** Opening Provided data block **
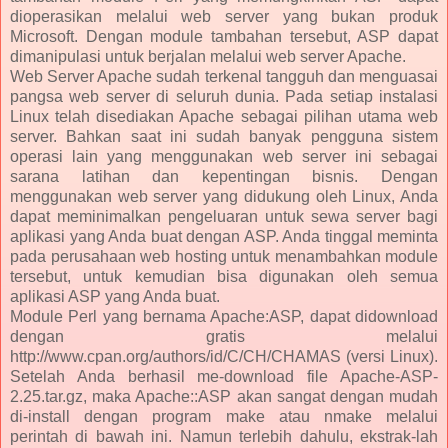
dioperasikan melalui web server yang bukan produk
Microsoft. Dengan module tambahan tersebut, ASP dapat
dimanipulasi untuk berjalan melalui web server Apache.
Web Server Apache sudah terkenal tangguh dan menguasai
pangsa web server di seluruh dunia. Pada setiap instalasi
Linux telah disediakan Apache sebagai pilihan utama web
server. Bahkan saat ini sudah banyak pengguna sistem
operasi lain yang menggunakan web server ini sebagai
sarana latihan dan kepentingan bisnis. Dengan
menggunakan web server yang didukung oleh Linux, Anda
dapat meminimalkan pengeluaran untuk sewa server bagi
aplikasi yang Anda buat dengan ASP. Anda tinggal meminta
pada perusahaan web hosting untuk menambahkan module
tersebut, untuk kemudian bisa digunakan oleh semua
aplikasi ASP yang Anda buat.
Module Perl yang bernama Apache:ASP, dapat didownload
dengan gratis melalui
http://www.cpan.org/authors/id/C/CH/CHAMAS (versi Linux).
Setelah Anda berhasil me-download file Apache-ASP-
2.25.tar.gz, maka Apache::ASP akan sangat dengan mudah
di-install dengan program make atau nmake melalui
perintah di bawah ini. Namun terlebih dahulu, ekstrak-lah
** Closing Provided data block **
Task requirements: Apart from the pictures, write every entry out again exactly.

Finished task:
dioperasikan melalui web server yang bukan produk
Microsoft. Dengan module tambahan tersebut, ASP dapat
dimanipulasi untuk berjalan melalui web server Apache.
Web Server Apache sudah terkenal tangguh dan menguasai
pangsa web server di seluruh dunia. Pada setiap instalasi
Linux telah disediakan Apache sebagai pilihan utama web
server. Bahkan saat ini sudah banyak pengguna sistem
operasi lain yang menggunakan web server ini sebagai
sarana latihan dan kepentingan bisnis. Dengan
menggunakan web server yang didukung oleh Linux, Anda
dapat meminimalkan pengeluaran untuk sewa server bagi
aplikasi yang Anda buat dengan ASP. Anda tinggal meminta
pada perusahaan web hosting untuk menambahkan module
tersebut, untuk kemudian bisa digunakan oleh semua
aplikasi ASP yang Anda buat.
Module Perl yang bernama Apache:ASP, dapat didownload
dengan gratis melalui
http://www.cpan.org/authors/id/C/CH/CHAMAS (versi Linux).
Setelah Anda berhasil me-download file Apache-ASP-
2.25.tar.gz, maka Apache::ASP akan sangat dengan mudah
di-install dengan program make atau nmake melalui
perintah di bawah ini. Namun terlebih dahulu, ekstrak-lah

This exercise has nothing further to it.